Thursday, June 01, 2006

Magazines, Trees, Chicken, Levies, & Talk

Highlights today: Hurricane season officially opens. Got our driver licenses, got our new plates, opened a bank account, and I acquainted myself with my new Target when I bought cleaning supplies for the new house.

Highlights tomorrow: Move into and sleep in new house.

A couple things I noticed today:

Do you know that the people of New Orleans have been living without magazines for months? They simply have not been getting them in the mail and I guess that local stores didn’t have the up-to-date mag.s either. It seems kind of like Hawaii when my parents lived there in the 1960s: in Hilo the television shows aired a week or two after they aired in the mainland. New Orleanians have been getting, if at all, their magazines about a week behind the rest of us. Weird thing is, while some Americans may try to disassociate with what happened down here (“that couldn’t happen here”), unlike Hawaii, we’re still attached to the mainland down here. And yet we can’t catch up on celebrity gossip very easily. I can’t find a damn People magazine and Brad and Angelina just had their baby and I want to read about it. (Alex and Julie, save this week and last weeks’ mag for me, please.)

Trees:

Phil and I had to drive to St. Charles Parish to get our DMV stuff taken care of because the lines in and around New Orleans at the DMV can take all day. As we were driving to Hanville, which is “across the river”, I was admiring the green on both sides of the rode. The trees were pretty. Then all of a sudden, I’ve seen this before in Louisiana, the trees changed and I was looking at what seemed to be giant sticks stuck in the ground with thin, light-green moss draped over them. I don’t get that. Phil suggested I have my sixth graders next year figure that one out for me.

Chicken and the Levy:

By the end of our stop at the Hanville DMV, we were famished. Popeye’s seemed like a good solution, so we asked for directions and made our way to the closest one. It was a strictly takeout or drive-up Popeye’s and there was a sign just inside the door that said, “This car isn’t big enough to hold all that Popeye’s flavor.” It took Phil awhile to understand the meaning of this, as he will not eat in our car and believes no one else ever should. Once we got our chicken we had to choices: eat in the car like normal people or sit on the levy, which was across the street from Popeye’s. Phil chose the levy, so with new Louisiana driver’s licenses in our pockets, we sat on the top of the levy and ate some really good chicken and avoided getting too hot by drinking ice cold root beer. And I thought: I live here. I really live here. And this levy is just a seat right now.

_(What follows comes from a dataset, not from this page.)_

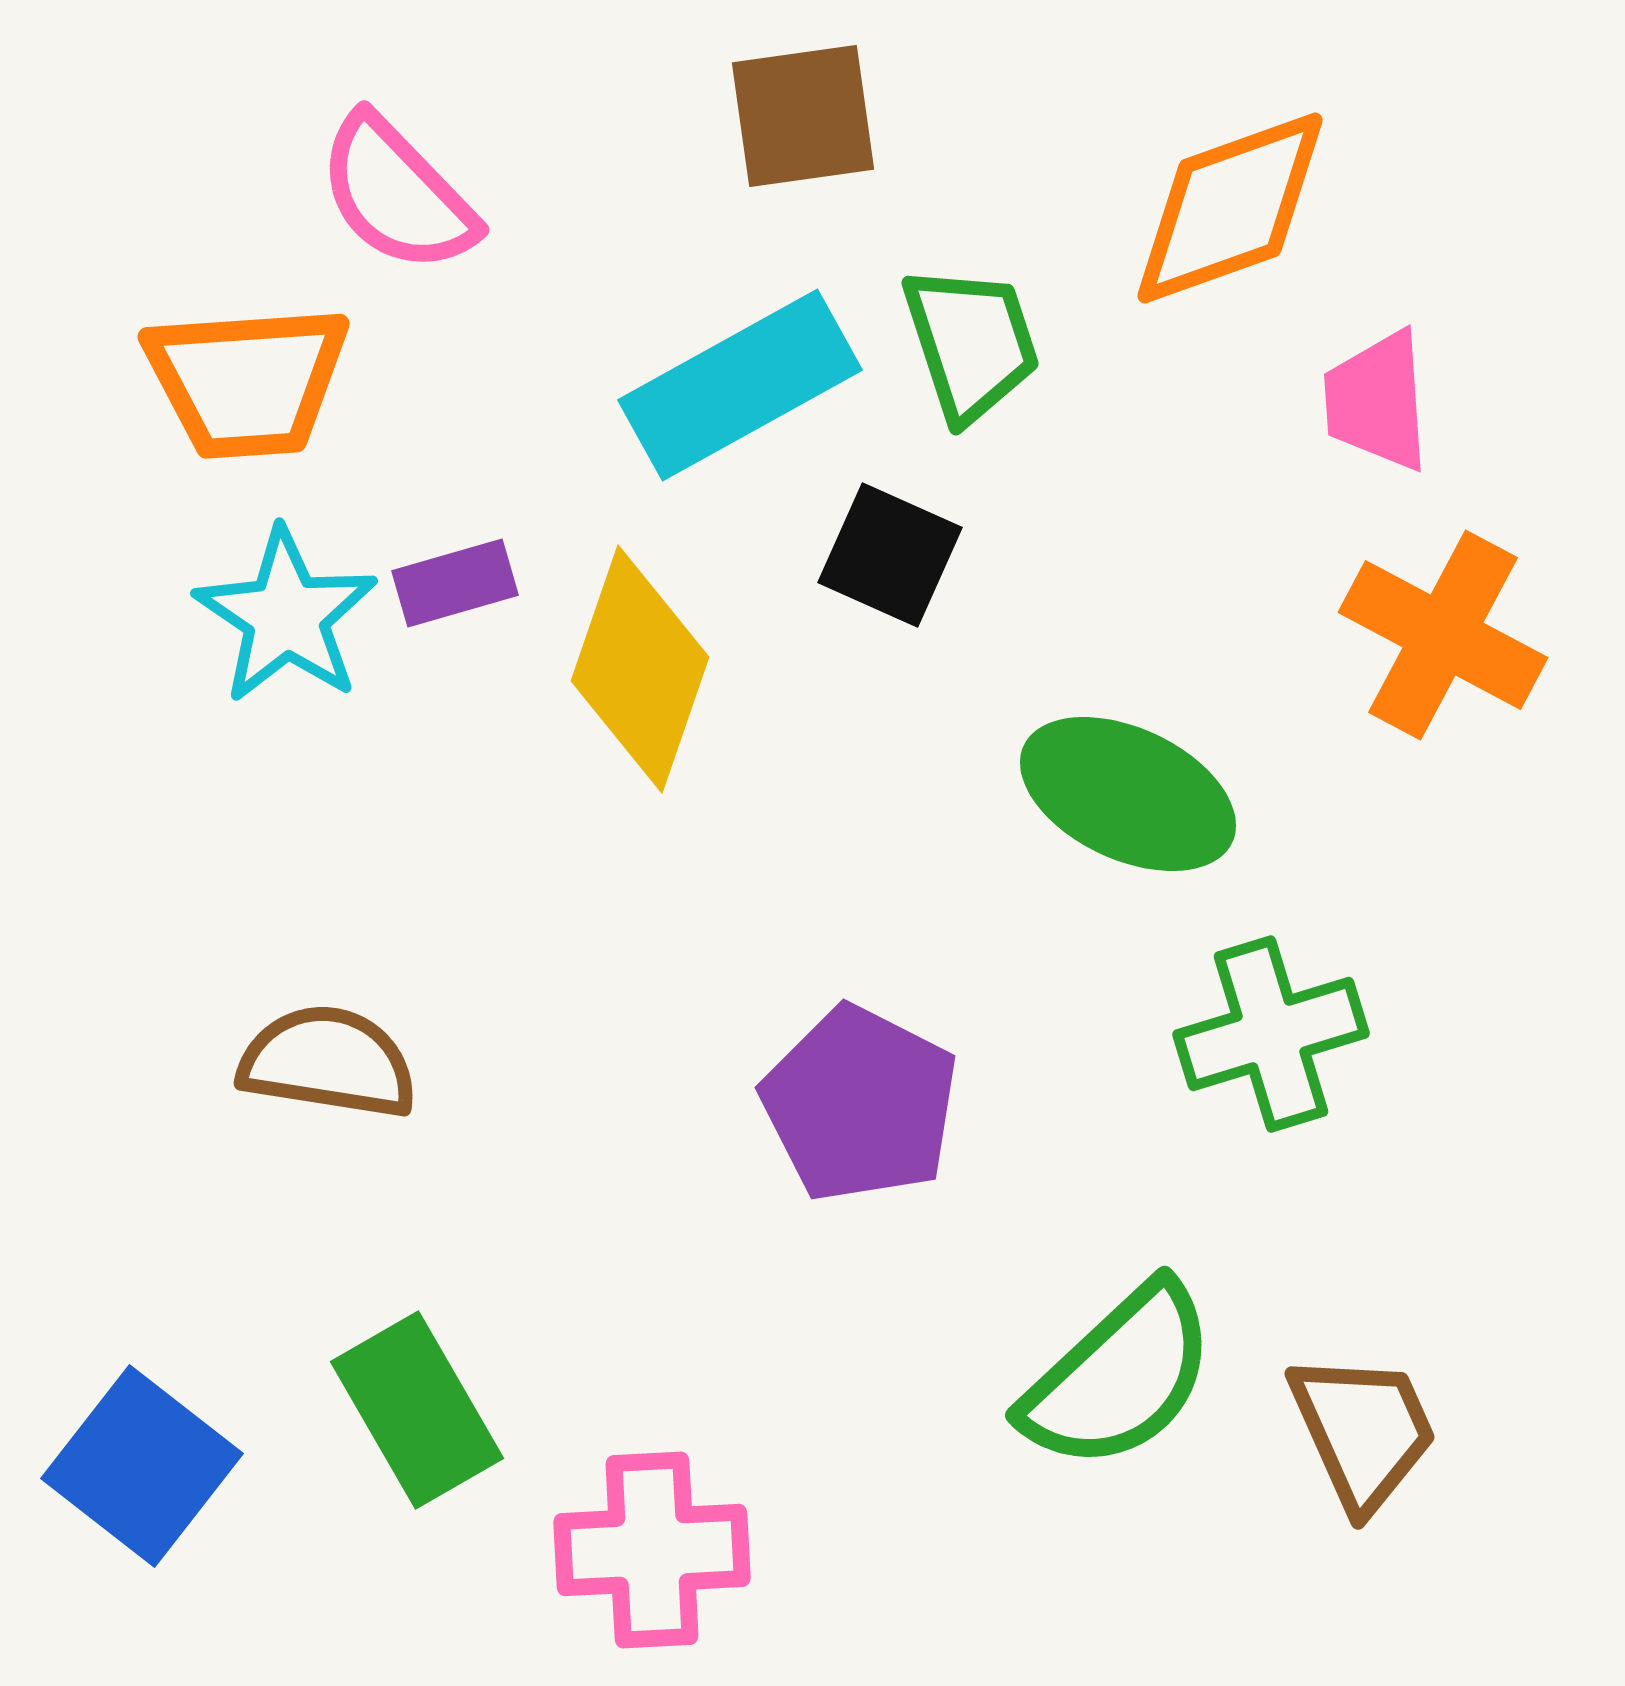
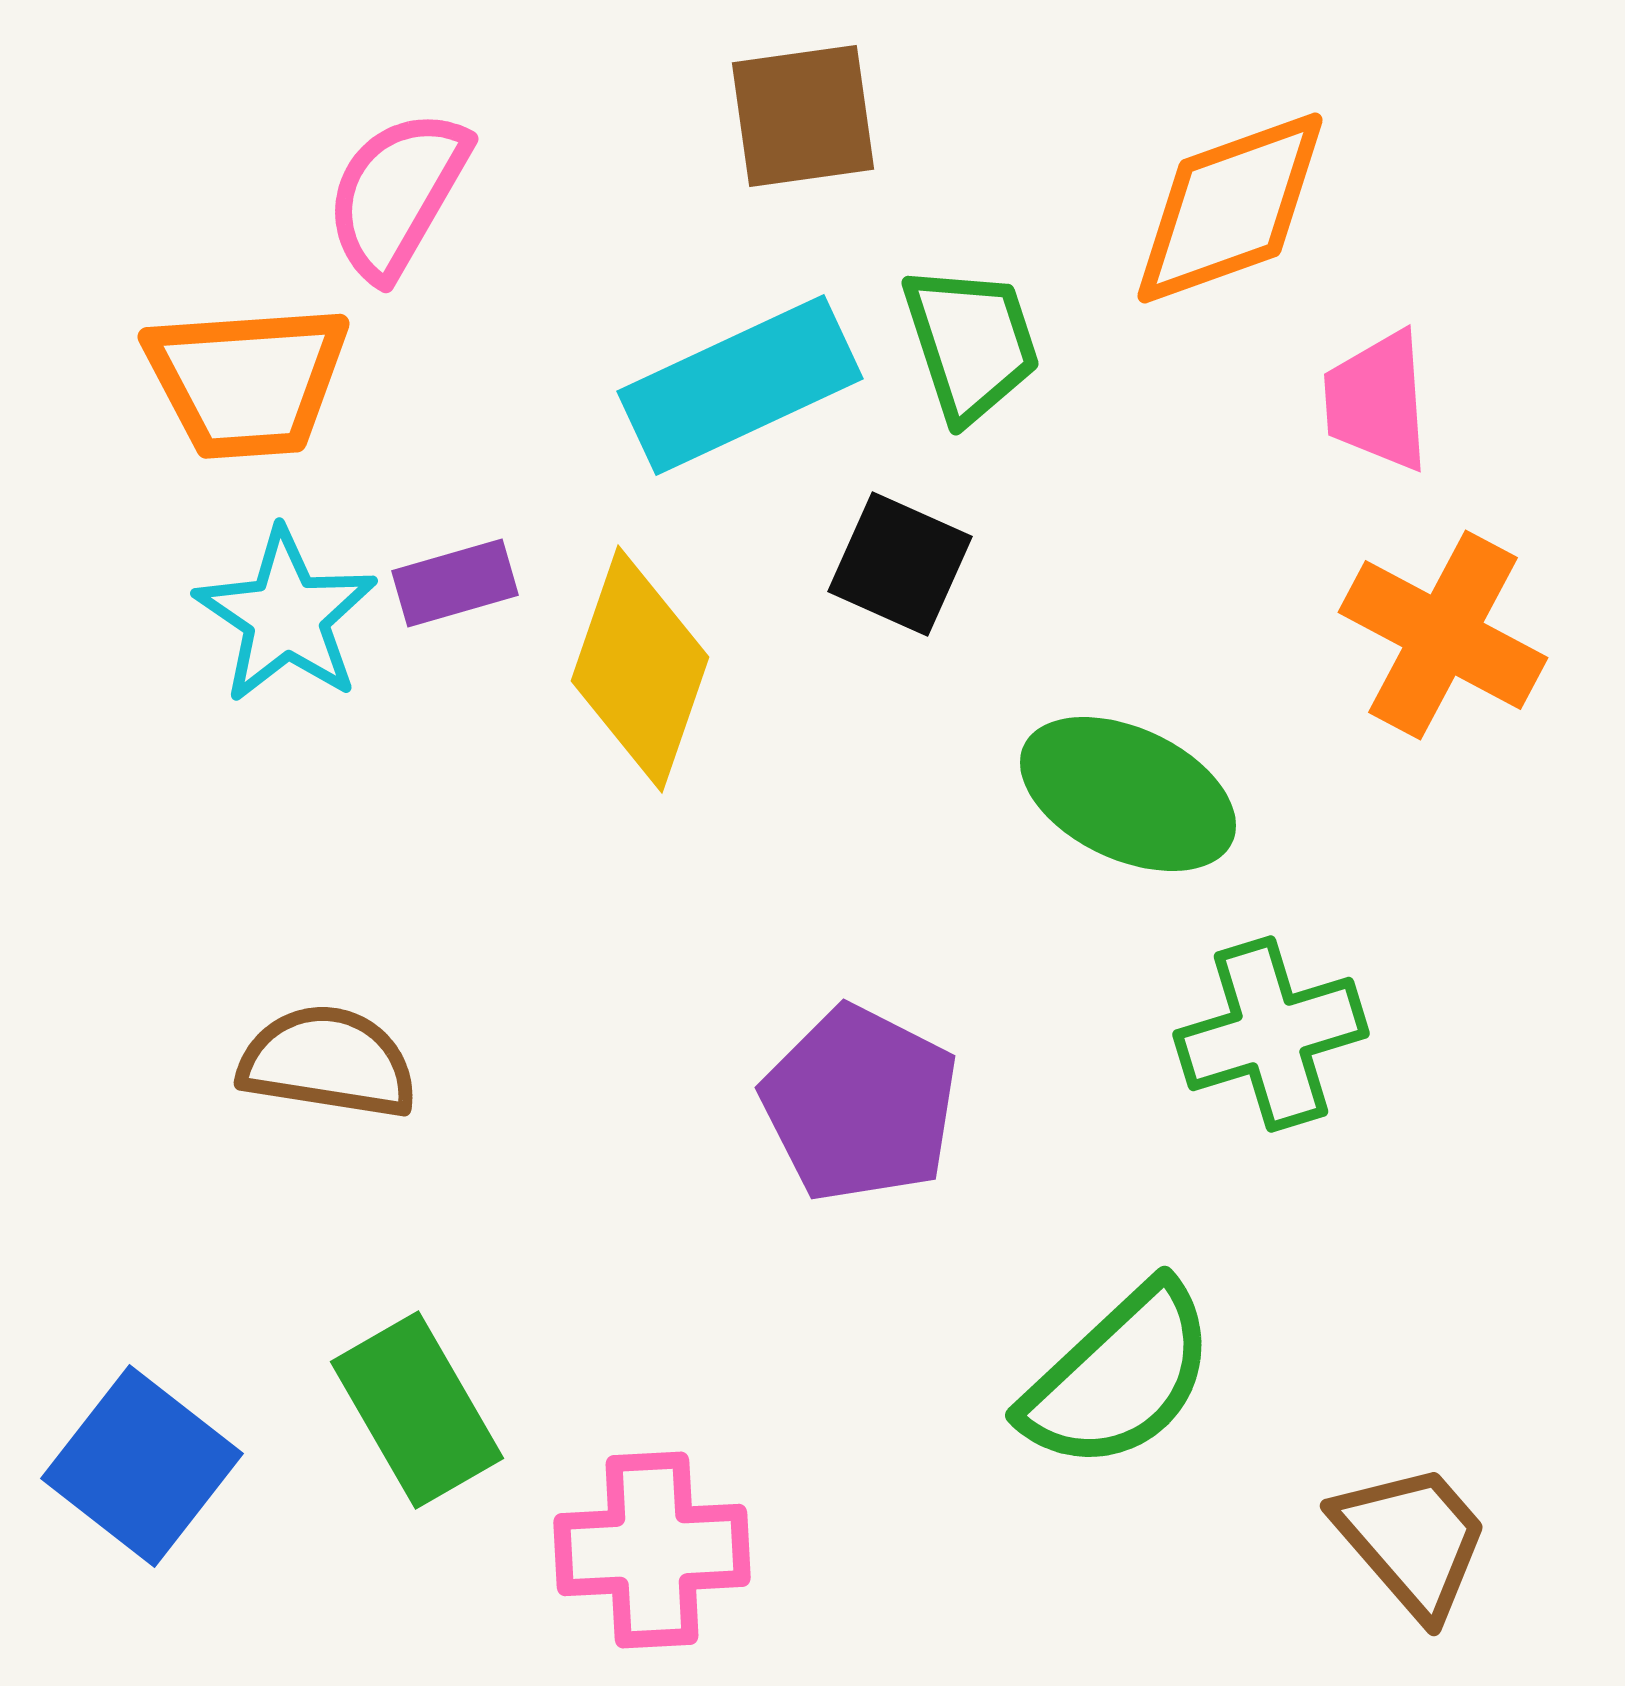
pink semicircle: rotated 74 degrees clockwise
cyan rectangle: rotated 4 degrees clockwise
black square: moved 10 px right, 9 px down
brown trapezoid: moved 49 px right, 109 px down; rotated 17 degrees counterclockwise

Talkin’: Phil saw a vanity plate in Tennessee that read “B-R-I-N-G I-T”. “Look,” he said to me when he spotted it and then he read it for me, “Brang et!” He keeps repeating this whenever I, or anyone else—including bank personnel and bad drivers, try to mess with him. Today he told me to go “git” something and later he announced that he was going to “fetch” something. After years of working to rid himself of his Southern accent, it all comes back so naturally for him.

By the way, there has not been one hurricane that hit New Orleans in June in 150 years (Times-Picayune, front page today). Why then is June still condisided part of the season?